The default value of this configuration in the current version of PostgreSQL is partition, which is a behavior between on and off, that is, the planner will only apply constraint exclusion to queries based on partition tables, while the on setting will perform constraint exclusion for all queries. Therefore, for ordinary data tables, you will have to bear the additional overhead incurred by this mechanism.

There are several precautions for constraint exclusion when using:
1). Constraint exclusion only takes effect when the WHERE clause of the query contains constraints. A parameterized query will not be optimized because the planner does not know which partition the parameter will select at runtime.

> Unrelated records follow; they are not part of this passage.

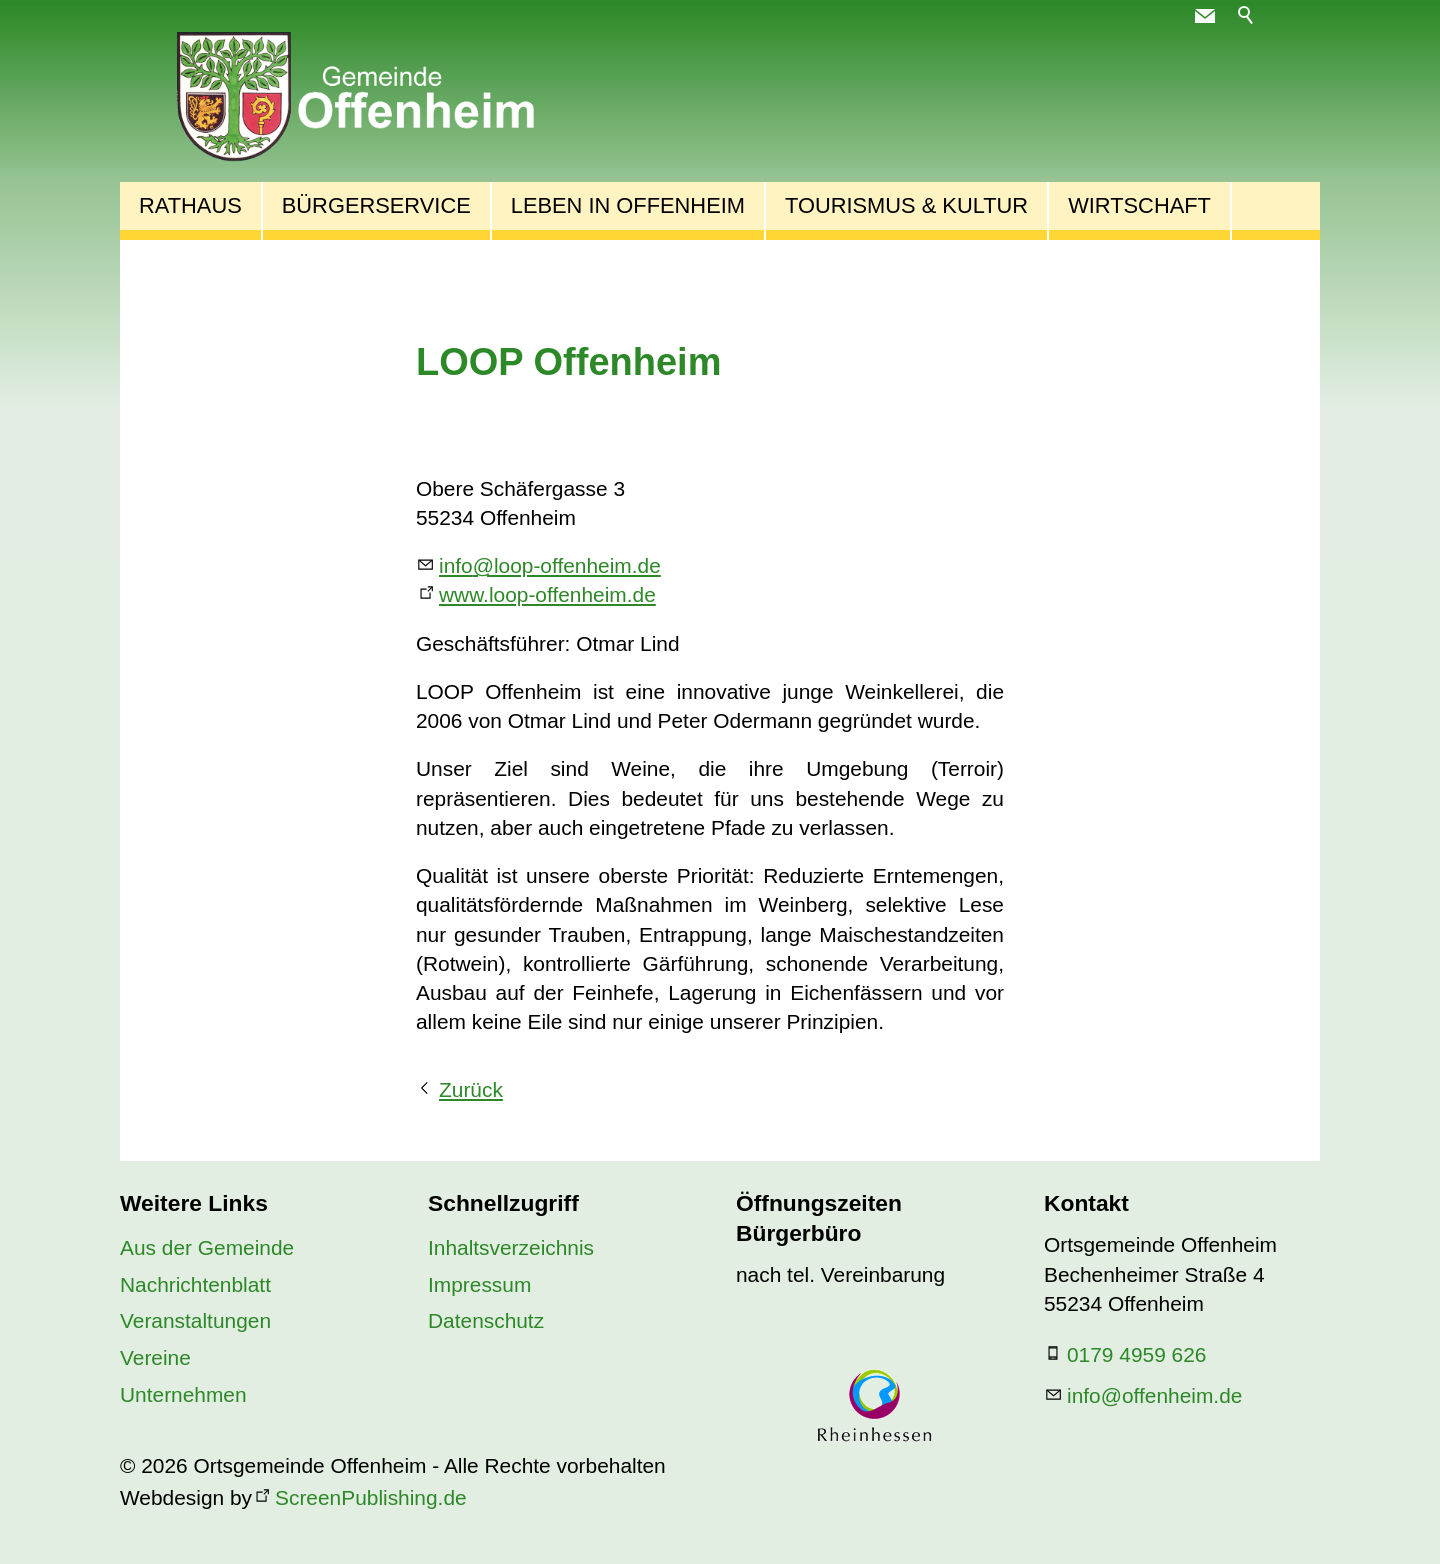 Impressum (479, 1284)
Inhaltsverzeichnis (511, 1247)
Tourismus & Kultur (906, 205)
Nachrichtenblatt (195, 1284)
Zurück (471, 1089)
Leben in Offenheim (628, 205)
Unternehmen (183, 1394)
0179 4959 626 (1136, 1354)
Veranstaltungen (195, 1320)
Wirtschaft (1139, 205)
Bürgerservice (376, 205)
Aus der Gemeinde (207, 1247)
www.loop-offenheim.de (547, 594)
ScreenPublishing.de (371, 1497)
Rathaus (190, 205)
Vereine (155, 1357)
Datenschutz (486, 1320)
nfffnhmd (1154, 1395) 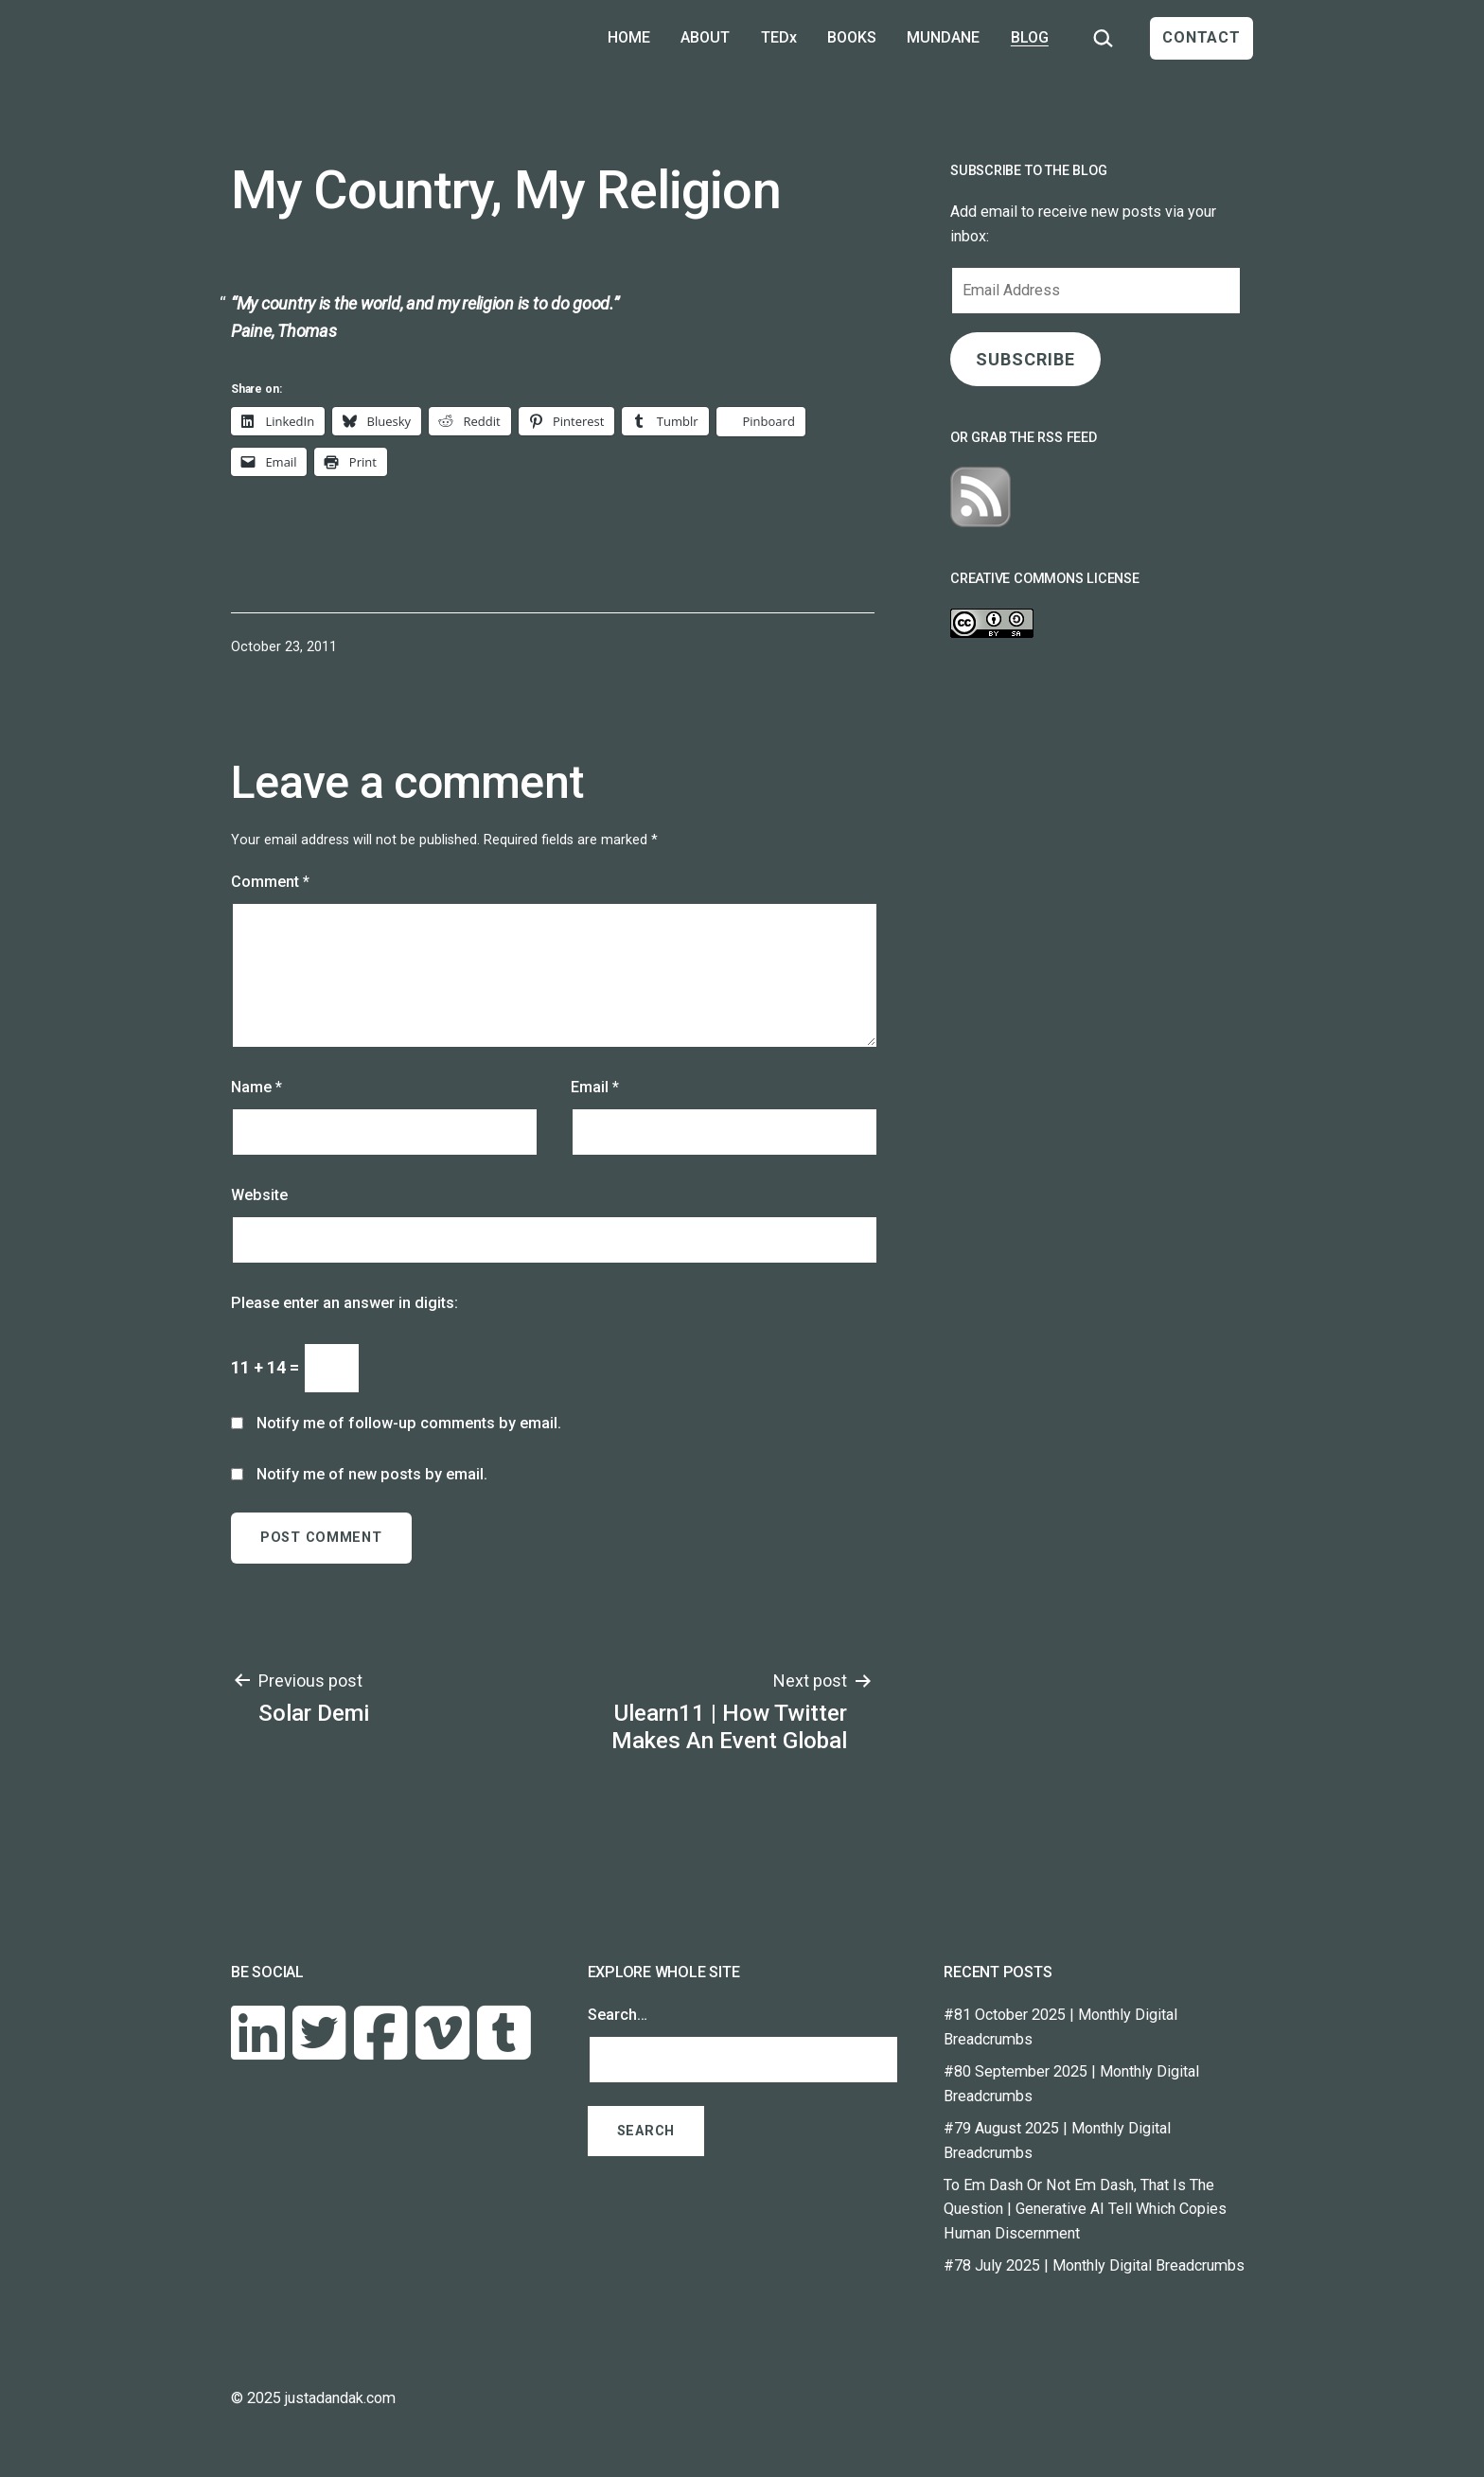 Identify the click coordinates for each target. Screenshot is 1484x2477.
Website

Therefore functions like CURRENT_DATE must be avoided. Joining partition key values with fields in another table will not be optimized.
2). Comparisons across data types should be avoided in the CHECK constraint, because the planner will not be able to prove that such conditions are false. For example, the following constraints will be available when x is an integer field, but cannot be used when x is a bigint:
    CHECK (x = 1)
For bigint fields, we must use constraints like the following:
    CHECK (x = 1::bigint)
This problem is not limited to the bigint data type, it may occur in situations where the default data type of any constraint does not match the data type of the field it compares. Comparisons across data types in submitted queries are usually OK, but they cannot be in the CHECK condition.
3). The UPDATE and DELETE commands on the main table do not perform constraint exclusion.
4). When the planner performs constraint exclusion, all constraints of all partitions on the main table will be checked, so a large number of partitions will significantly increase the time for query planning.
5). When executing the ANALYZE statement, execute the command for each partition, rather than just executing the command on the main table.